While Iranian officials’ attempts to encourage citizen surveillance of protesters were condemned abroad, the Vancouver police department’s effort to crowd-source the collection of evidentiary videos and photos of last week’s riots were greeted with enthusiasm. The Vancouver PD requested via Twitter that citizens share their videos and photos of the hockey riots. The police department provided mechanisms by which people could submit their documentation of the riots privately and anonymously; the response rate was so high that it temporarily crashed the PD’s website.
However, the public response has overflowed this law enforcement channel. Vancouverites have started a Facebook page on which to share videos and photos of the riots publicly, and are using Tumblr to curate a Vancouver 2011 Riot Criminal List.

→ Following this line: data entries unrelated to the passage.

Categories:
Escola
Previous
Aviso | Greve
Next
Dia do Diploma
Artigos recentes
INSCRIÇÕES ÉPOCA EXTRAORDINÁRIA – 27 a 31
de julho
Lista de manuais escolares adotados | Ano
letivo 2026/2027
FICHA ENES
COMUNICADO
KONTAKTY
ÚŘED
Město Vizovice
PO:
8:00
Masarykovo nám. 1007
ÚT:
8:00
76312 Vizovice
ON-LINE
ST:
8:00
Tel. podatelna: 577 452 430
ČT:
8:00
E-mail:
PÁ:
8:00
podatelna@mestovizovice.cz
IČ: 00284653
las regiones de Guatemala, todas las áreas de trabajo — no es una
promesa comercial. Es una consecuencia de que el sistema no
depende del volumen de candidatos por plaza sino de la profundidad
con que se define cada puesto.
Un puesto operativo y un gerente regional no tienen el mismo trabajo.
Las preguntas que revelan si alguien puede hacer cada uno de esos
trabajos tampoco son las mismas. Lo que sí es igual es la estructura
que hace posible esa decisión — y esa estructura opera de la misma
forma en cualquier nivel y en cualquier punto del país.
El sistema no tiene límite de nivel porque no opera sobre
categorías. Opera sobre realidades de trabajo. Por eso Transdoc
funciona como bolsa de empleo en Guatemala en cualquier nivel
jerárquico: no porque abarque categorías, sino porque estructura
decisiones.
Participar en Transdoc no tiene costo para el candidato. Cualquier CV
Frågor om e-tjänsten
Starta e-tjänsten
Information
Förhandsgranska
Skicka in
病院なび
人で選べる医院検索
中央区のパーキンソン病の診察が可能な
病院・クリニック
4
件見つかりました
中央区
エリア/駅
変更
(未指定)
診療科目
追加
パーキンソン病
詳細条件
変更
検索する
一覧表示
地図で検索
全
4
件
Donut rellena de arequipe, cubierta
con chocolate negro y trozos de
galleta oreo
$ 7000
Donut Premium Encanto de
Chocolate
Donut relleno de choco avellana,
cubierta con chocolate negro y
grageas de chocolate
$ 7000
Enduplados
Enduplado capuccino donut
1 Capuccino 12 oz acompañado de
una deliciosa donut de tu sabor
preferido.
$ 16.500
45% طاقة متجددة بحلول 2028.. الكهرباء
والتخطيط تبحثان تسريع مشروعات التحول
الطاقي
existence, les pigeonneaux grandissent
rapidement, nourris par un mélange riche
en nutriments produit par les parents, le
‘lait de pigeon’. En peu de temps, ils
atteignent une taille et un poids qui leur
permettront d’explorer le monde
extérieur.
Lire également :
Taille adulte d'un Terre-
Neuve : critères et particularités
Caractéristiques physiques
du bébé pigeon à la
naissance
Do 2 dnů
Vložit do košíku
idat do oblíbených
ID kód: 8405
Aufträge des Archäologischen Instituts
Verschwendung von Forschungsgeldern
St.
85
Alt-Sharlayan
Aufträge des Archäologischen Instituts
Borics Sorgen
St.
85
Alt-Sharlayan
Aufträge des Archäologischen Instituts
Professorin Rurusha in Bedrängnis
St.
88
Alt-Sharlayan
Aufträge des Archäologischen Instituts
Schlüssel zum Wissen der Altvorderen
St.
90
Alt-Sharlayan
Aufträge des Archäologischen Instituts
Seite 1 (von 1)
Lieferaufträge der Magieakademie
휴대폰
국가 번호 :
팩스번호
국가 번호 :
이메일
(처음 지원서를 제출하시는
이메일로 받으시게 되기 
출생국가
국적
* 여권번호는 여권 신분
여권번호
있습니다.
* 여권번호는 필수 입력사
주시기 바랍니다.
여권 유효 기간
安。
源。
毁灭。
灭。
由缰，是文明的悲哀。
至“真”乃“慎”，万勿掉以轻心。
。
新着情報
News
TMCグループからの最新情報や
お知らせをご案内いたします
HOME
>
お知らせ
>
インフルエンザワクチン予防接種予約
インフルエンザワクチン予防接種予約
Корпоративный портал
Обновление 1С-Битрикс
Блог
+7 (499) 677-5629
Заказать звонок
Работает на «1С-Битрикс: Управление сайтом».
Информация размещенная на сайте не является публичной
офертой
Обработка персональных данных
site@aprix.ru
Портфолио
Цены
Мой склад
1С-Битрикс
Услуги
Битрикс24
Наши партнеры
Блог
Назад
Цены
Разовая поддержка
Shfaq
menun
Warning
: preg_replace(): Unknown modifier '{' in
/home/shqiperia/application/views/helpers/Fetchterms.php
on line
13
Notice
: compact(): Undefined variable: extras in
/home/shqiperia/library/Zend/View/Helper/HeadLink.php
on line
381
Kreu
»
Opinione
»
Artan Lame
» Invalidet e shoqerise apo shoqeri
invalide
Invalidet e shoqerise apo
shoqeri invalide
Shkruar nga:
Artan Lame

The expansion of riot documentation and rioter identification beyond its use for law enforcement purposes suggests that media-facilitated citizen surveillance cannot be fully controlled or directed by governments.
If We Can Crowd-Source Law Enforcement, Should We?
Vancouverites’ eagerness to share riot videos with one another and make public lists of “criminals” highlights some serious questions around crowd-sourced surveillance. Citizens are making an active choice around the degree to which we respect individual rights (for example, to due process), even if the ease with which people can be identified in a networked world sometimes distracts us from this decision. In a series of articles and posts that beg us to weigh the long-term implications of crowd-sourced surveillance, Alexandra Samuel writes that many people have decided that
“crowdsourcing law enforcement is no more problematic than crowdsourcing the work of holding government and law enforcement accountable: that using YouTube or Facebook to document the actions of private citizens is no different from using those channels to document the actions of people who are paid and mandated to work on our behalf.”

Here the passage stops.